[What the exercise asks] Below are lines of data; restate word for word those running from the line containing "Die Spannungen in" to the line containing "Internationale Lieferketten geraten", inclusive, and no others.

Saved entries:
——————
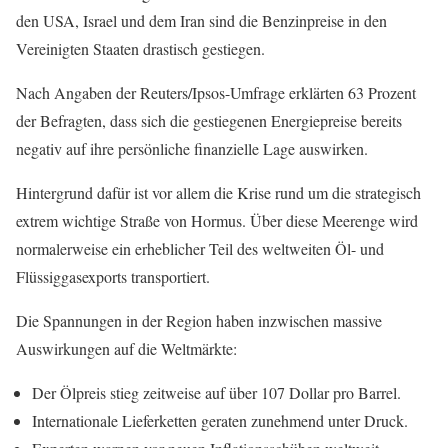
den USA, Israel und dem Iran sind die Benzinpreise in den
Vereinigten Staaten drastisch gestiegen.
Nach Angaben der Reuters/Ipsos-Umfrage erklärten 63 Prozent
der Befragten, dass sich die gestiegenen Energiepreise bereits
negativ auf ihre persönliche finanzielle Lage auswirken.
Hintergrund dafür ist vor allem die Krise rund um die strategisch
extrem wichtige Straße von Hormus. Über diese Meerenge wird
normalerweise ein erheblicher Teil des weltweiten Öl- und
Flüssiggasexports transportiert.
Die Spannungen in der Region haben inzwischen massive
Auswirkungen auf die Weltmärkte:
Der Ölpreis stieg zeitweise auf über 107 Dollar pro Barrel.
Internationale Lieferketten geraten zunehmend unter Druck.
——————
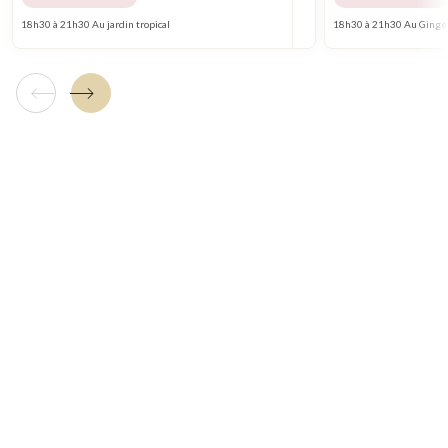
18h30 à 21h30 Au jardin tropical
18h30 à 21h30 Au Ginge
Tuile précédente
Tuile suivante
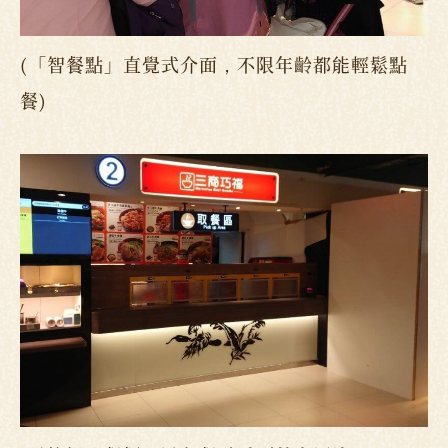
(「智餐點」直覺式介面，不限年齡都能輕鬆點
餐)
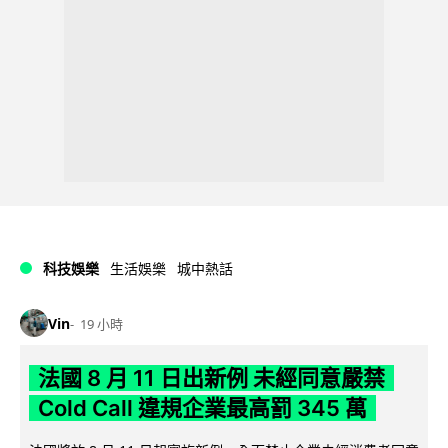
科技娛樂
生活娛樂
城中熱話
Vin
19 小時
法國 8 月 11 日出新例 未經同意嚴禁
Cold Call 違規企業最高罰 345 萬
——————
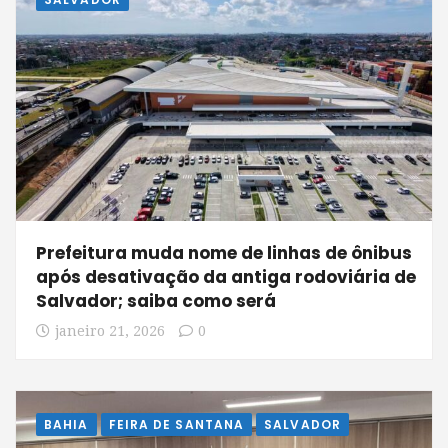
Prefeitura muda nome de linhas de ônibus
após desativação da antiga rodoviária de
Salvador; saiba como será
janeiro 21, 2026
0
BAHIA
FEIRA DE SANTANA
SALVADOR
——————
[Response to the task]
Die Spannungen in der Region haben inzwischen massive
Auswirkungen auf die Weltmärkte:
Der Ölpreis stieg zeitweise auf über 107 Dollar pro Barrel.
Internationale Lieferketten geraten zunehmend unter Druck.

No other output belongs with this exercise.